Fast forward to 2018 when I relocated to Albany. Here I had the opportunity to work on the Albany Skyway, a project reimagining a highway ramp as a linear park and downtown connection to its riverfront. It was a powerful impression to walk the Quay Street ramp with the client for the first time before it started becoming the Skyway.
The surrounding space is a tangle of concrete and steel with views of the city skyline that easily can escape your attention when you drive on Interstate 787 above. Hearing an accompaniment of a birdsong among the highway hum seemed like a beacon of hope and new future for this piece of underutilized infrastructure. Over the course of the project, I kept coming back to that birdsong and the experience of connectivity in Boston. It kept my focus on the bigger picture and the main goal of the project: to reclaim the space for the cultural, economic, recreational, and ecological benefit of the city residents.

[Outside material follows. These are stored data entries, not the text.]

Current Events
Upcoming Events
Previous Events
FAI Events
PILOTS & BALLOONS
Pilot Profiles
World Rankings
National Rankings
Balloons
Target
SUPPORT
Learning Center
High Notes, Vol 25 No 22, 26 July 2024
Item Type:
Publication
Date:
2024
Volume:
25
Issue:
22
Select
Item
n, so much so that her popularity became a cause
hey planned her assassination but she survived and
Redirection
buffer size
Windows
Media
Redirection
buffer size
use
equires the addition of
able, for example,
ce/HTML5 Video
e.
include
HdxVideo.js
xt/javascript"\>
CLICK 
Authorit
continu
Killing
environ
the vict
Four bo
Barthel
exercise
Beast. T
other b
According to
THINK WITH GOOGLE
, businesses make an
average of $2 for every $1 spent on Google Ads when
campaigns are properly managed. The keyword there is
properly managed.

Architecture, both building and landscape, is an integral part of our daily lives, our history, and our way of life. Our spatial experiences depend on what surrounds us, what we see, and what we appropriate as a living space. Unlike architecture, which punctuates time with its style and materials, landscapes evolve over time. Timeless and living at the same time, several generations can inhabit the same landscape where the architectural workmanship has changed since its genesis.
Olmsted understood this subtlety and difference that nature offered him. Despite the hundreds of years that have passed through his parks, they are still part of our daily lives and even part of our destinations. Olmsted’s intentions went beyond preserving the natural environment and creating green space in a growing city.

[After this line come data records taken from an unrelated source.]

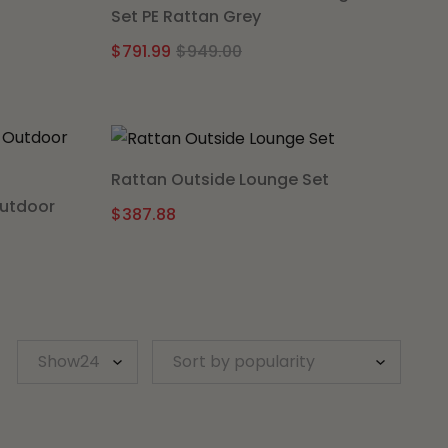
Set PE Rattan Grey
al
nt
Original
Current
$
791.99
$
949.00
price
price
was:
is:
.00.
.15.
$949.00.
$791.99.
Rattan Outside Lounge Set
Outdoor
$
387.88
l
t
.
.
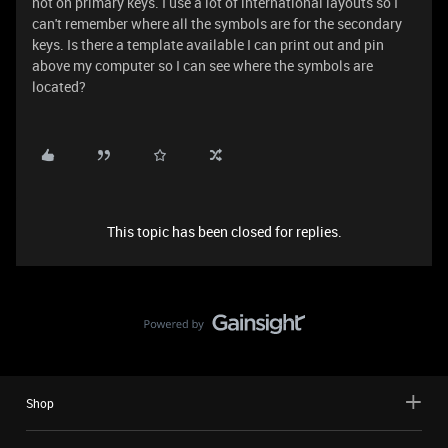
not on primary keys. I use a lot of international layouts so I
can't remember where all the symbols are for the secondary
keys. Is there a template available I can print out and pin
above my computer so I can see where the symbols are
located?
This topic has been closed for replies.
Shop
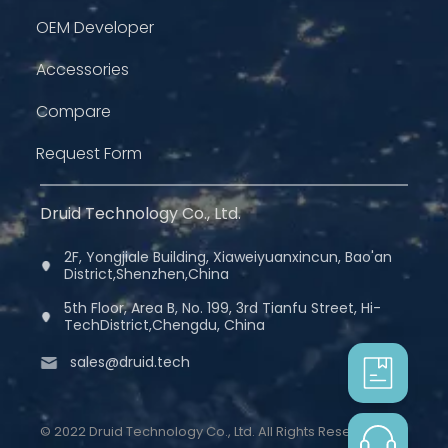
OEM Developer
Accessories
Compare
Request Form
Druid Technology Co., Ltd.
2F, Yongjiale Building, Xiaweiyuanxincun, Bao'an
District,Shenzhen,China
5th Floor, Area B, No. 199, 3rd Tianfu Street, Hi-
TechDistrict,Chengdu, China
sales@druid.tech
© 2022 Druid Technology Co., Ltd. All Rights Reserved.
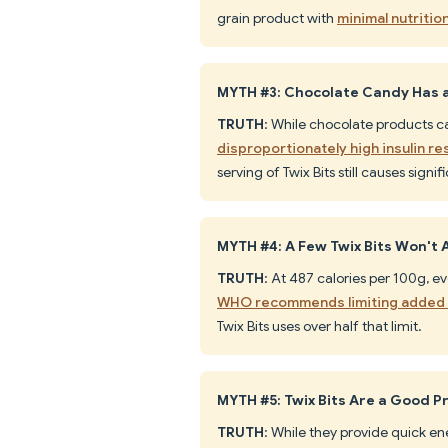
grain product with
minimal nutritio
MYTH #3: Chocolate Candy Has a 
TRUTH
: While chocolate products 
disproportionately high insulin r
serving of Twix Bits still causes signi
MYTH #4: A Few Twix Bits Won't A
TRUTH
: At 487 calories per 100g, e
WHO recommends limiting added s
Twix Bits uses over half that limit.
MYTH #5: Twix Bits Are a Good 
TRUTH
: While they provide quick en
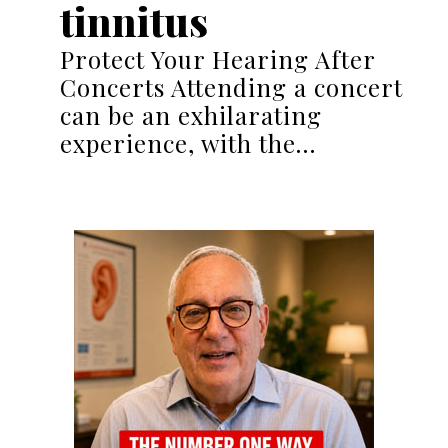
tinnitus
Protect Your Hearing After
Concerts Attending a concert
can be an exhilarating
experience, with the…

My perception is that he wanted above all to create a quality living environment with respect to the nature in which the city is embedded. He wanted, like the first men, to live in nature and not to make the city live in nature. The most beautiful landscapes are often those that we have not created and designed. Olmsted understood this point and sought above all an architectural signature inspired by the most beautiful natural landscapes and the sensory experiences they offer.
My thinking as a place maker is rooted in this approach where we seek above all humility through our spaces—creating places for the users above all. It’s better to have a lackluster space filled with people than a place with a sensational architectural signature empty of occupants.
Our profession requires us to listen to people, observe them, understand their way of life, and then build green spaces in dialogue with the user and nature. Many would say that Olmsted is one of the greatest visionaries in terms of urbanity. I would dare to say that he simply took the time to observe, respect, and understand the synergy and symbiosis between humans and nature.